Update: I forgot to mention that we're using MySQL.
If your people are using the mysql(1) program to run queries, you can use the safe-updates option (aka i-am-a-dummy) to get you part of what you need. Its name is somewhat misleading; it not only prevents UPDATE and DELETE without a WHERE (which you're not worried about), but also adds an implicit LIMIT 1000 to SELECT statements, and aborts SELECTs that have joins and are estimated to consider over 1,000,000 tuples --- perfect for discouraging Cartesian joins.
..."writing very complex ad-hoc SQL queries.... they are so busy"
Danger Will Robinson!
Automate Automate Automate.
Ideally, the ops team should not be put into a position where they have to write queries on the fly in a high stress situation – it’s a recipe for disaster! Better for them to build up a library of pre-written scripts that have undergone the appropriate testing to make sure it a) does what you want b) provides an audit trail c) has a possible ‘undo’ type function.
Failing that, giving them a user ID that only has SELECT premissions might help :-)
You might find SQL Prompt from redgate useful. I'm not sure what database engine you're using, as it's only for MSSQL Server
I'm not expecting anything like this to exist. The tool would have to first implement everything that the SQL parser in your database implements, and then it would have to do a data model analysis to predict "bad" queries.
Your best bet might be to write a plugin for a text editor that did some basic checking for suspicious patterns and highlighted them differently than the standard .sql mode. But even that would be quite difficult.
I would be happy with a tool that set off alarm bells whenever I typed in an update statement without a where clause. And perhaps administered a mild electric shock, since it's usually about 1 in the morning after a long day when mistakes like that happen.
It would be pretty easy to build this by setting up a sample database with a extremely small amount of dummy data, which would receive the query first. A couple of things will happen:
You might get a SQL syntax error, which would not load the database much since it's a small database.
You might get back a response which could clearly be shown to contain every row in one or more tables, which is probably not what they want.

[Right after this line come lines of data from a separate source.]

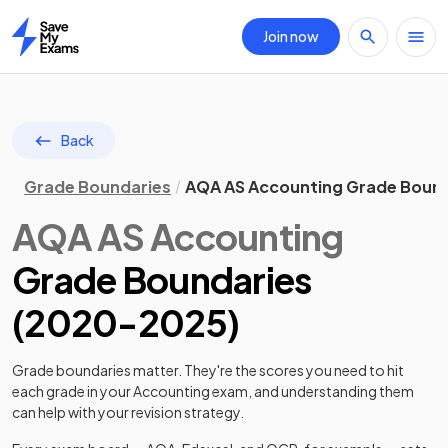
Join now
Home
Back
Grade Boundaries
AQA AS Accounting Grade Bound
AQA
AS
Accounting
Grade Boundaries
(
2020
-
2025
)
Grade boundaries matter. They're the scores you need to hit
each grade in your
Accounting
exam, and understanding them
can help with your revision strategy.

Things which pass the above conditions are likely to be okay, so you can run them against the copy of the production database.
Assuming your schema doesn't change much and is not particularly weird, writing the above is likely the quickest solution to your problem.
I'd start with some coding standards - for instance never use the type of join in your example - it often results in bad results (especially in SQL Server if you try to do an outer join that way, you will get bad results). require them to do explicit joins.
If you have complex relationships, you might consider putting them in views and then writing the adhoc queries from the views. Then at least they will never make the mistake of getting the joins wrong.
Can't you just limit the amount of time a query can run for? I'm not sure about MySQL, but for SQL Server, even just the default query analyzer can restrict how long queries will run before they time out. Couple that with limited rights so they can only run SELECT queries, and you should be pretty much covered.